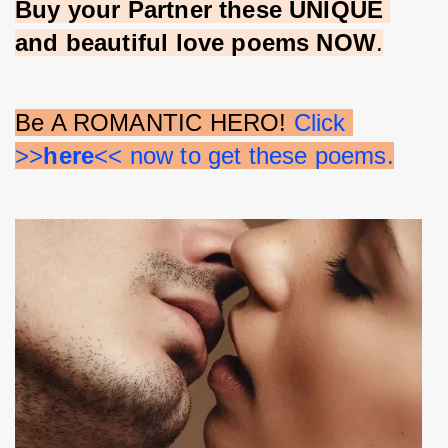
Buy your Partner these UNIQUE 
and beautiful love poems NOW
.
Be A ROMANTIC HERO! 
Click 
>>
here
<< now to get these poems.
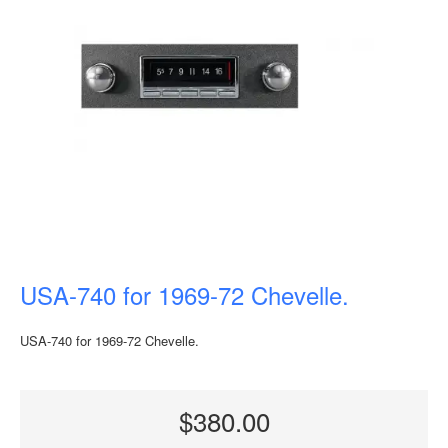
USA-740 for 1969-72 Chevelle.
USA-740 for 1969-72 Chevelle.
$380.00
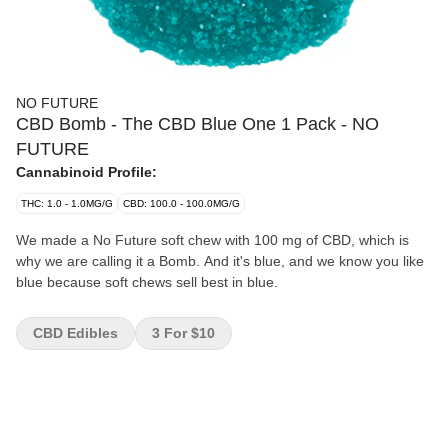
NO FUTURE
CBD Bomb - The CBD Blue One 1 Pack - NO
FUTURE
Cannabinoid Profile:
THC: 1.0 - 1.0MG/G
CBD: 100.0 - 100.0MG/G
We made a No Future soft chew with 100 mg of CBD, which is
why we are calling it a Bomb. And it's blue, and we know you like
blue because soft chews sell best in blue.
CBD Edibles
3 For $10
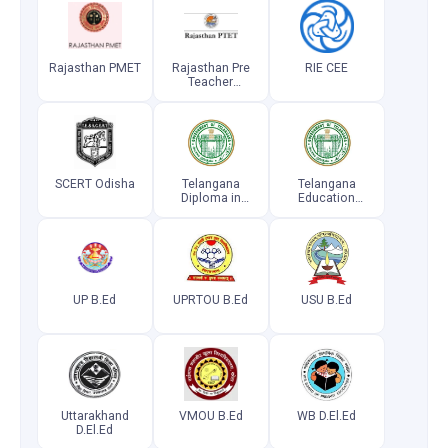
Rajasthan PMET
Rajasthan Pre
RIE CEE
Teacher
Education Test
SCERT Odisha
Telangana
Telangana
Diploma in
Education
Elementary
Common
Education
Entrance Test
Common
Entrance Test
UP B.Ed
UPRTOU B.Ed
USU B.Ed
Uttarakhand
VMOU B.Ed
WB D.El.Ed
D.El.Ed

■ ■ ■ ■ ■

● The task
Your task is to set down exactly the lines that run from the line holding "why we are calling" through the close of the entries, including both ends. Pictures stay out.

● Problem solution
why we are calling it a Bomb. And it's blue, and we know you like
blue because soft chews sell best in blue.
CBD Edibles
3 For $10
Rajasthan PMET
Rajasthan Pre
RIE CEE
Teacher
Education Test
SCERT Odisha
Telangana
Telangana
Diploma in
Education
Elementary
Common
Education
Entrance Test
Common
Entrance Test
UP B.Ed
UPRTOU B.Ed
USU B.Ed
Uttarakhand
VMOU B.Ed
WB D.El.Ed
D.El.Ed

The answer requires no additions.